**Problem to work on**
Copies of all lines containing the string "toestemming" are needed from the data below.

[Dataset entries]
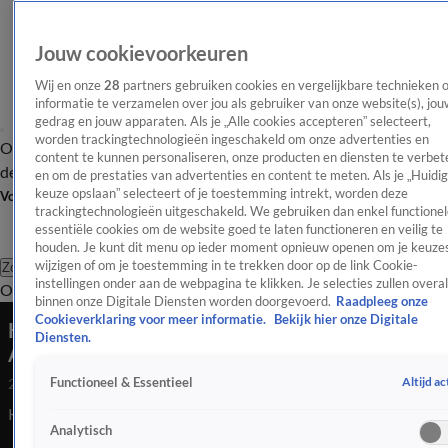
Jouw cookievoorkeuren
Wij en onze
28
partners gebruiken cookies en vergelijkbare technieken 
informatie te verzamelen over jou als gebruiker van onze website(s), jou
gedrag en jouw apparaten. Als je „Alle cookies accepteren” selecteert,
worden trackingtechnologieën ingeschakeld om onze advertenties en
Overzicht
Afleveringen
Tip
Entertainment
BN'ers
TV
Crime
Algemeen
content te kunnen personaliseren, onze producten en diensten te verbet
de redactie
Nieuwsbrief
en om de prestaties van advertenties en content te meten. Als je „Huidi
keuze opslaan” selecteert of je toestemming intrekt, worden deze
Volg Shownieuws
trackingtechnologieën uitgeschakeld. We gebruiken dan enkel functionel
essentiële cookies om de website goed te laten functioneren en veilig te
houden. Je kunt dit menu op ieder moment opnieuw openen om je keuzes
wijzigen of om je toestemming in te trekken door op de link Cookie-
Zoeken
instellingen onder aan de webpagina te klikken. Je selecties zullen overal
Overzicht
Entertainment
Spraakmakend
Reality
Crime
Video's
Afl
binnen onze Digitale Diensten worden doorgevoerd.
Raadpleeg onze
Cookieverklaring voor meer informatie.
Bekijk hier onze Digitale
Koningspaar laat zich uit over groots zomerfeest
Diensten.
Amalia
Altijd ac
Functioneel & Essentieel
29 juni 2022, 20:55
Koningspaar laat zich uit over groots zomerfeest Amalia
Analytisch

**Answer**
keuze opslaan” selecteert of je toestemming intrekt, worden deze
wijzigen of om je toestemming in te trekken door op de link Cookie-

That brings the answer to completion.